Si mettono in posa: una somiglia a una regina: indossa un turbante rosa e grandi orecchini, un’altra tiene fra le mani un cappello consumato, ma se lo sistema in testa sorridendo in mezzo ai rifiuti.
– Leggi anche: La contraddizione dei marabù
E da quell’immensa distesa nera torno nell’Artico, fra i sami, antico popolo nativo d’Europa.
Sono pastori nomadi dediti all’allevamento delle renne, che vivono in uno degli ambienti più difficili per l’uomo. Nelle lunghe transumanze sulla rotta della migrazione delle renne, ciò che gli serve è un riparo sicuro, degli abiti caldi, cibo, l’essenziale per sopravvivere a temperature che possono scendere fino a -40 gradi e in luoghi dove ci sono momenti di whiteout in cui perfino scorgere i propri piedi può risultare una sfida.
Eppure i sami indossano abiti dai colori accesi, ricamati a mano con complicati decori, che raccontano a quale luogo appartengono.
Ogni sami, sia uomo o donna, porta una cintura di pelle ricamata a cui è attaccato un coltello con il manico d’osso intagliato con figure di animali artici. È uno strumento da lavoro da usare ogni giorno, come estensione naturale delle proprie mani, che serve a scuoiare, tagliare il legno e uccidere, e accompagna ogni sami per tutta la vita, dal battesimo alla morte. Oggi un abito tipico sami – un gakti – completo di cintura e scarpe in pelle e pelo di renna può arrivare a costare sino a mille euro, a volte anche di più. Insieme al gakti i sami indossano gioielli e ornamenti in argento – ma prima di scoprire l’argento si utilizzava la mica, una pietra scura che, colpita dai raggi del sole, brilla in modo straordinario. Vestiti in questo modo ogni giorno i sami affrontano la tundra artica, la sfida del ghiaccio e delle tormente in inverno, e quella del vento forte che sferza la pelle e ferisce gli occhi in estate.
Non ci sono specchi nella tundra e neppure a Dandora, e non ne immagino in un campo di concentramento o in un campo profughi, dove manca persino il bagno. Ma ovunque c’è la consapevolezza che indossare un oggetto bello o truccarsi gli occhi per mostrarsi all’altro con dignità permetta di recuperare il ricordo di una vita precedente o di credere in un futuro migliore.

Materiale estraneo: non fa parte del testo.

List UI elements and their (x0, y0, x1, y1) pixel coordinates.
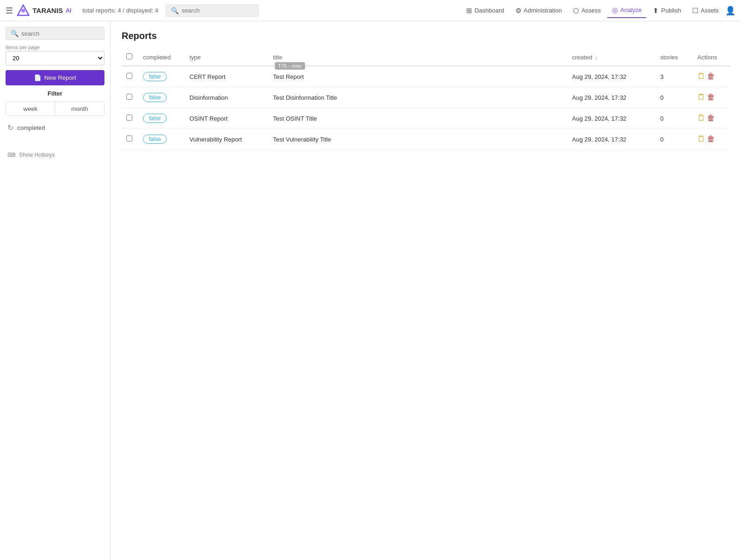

È un po’ come quando alla fine di una storia d’amore o in un momento di forte cambiamento nella vita, si compra un vestito nuovo o ci si taglia i capelli per vedersi diversi e piacersi di più».
È in fondo la stessa spinta vitale, un misto di orgoglio e vanità, di voglia di rinascita e consapevolezza di sé, di bisogno di apparire al meglio anche senza uno specchio, che racconta a che cosa serve sentirci belli.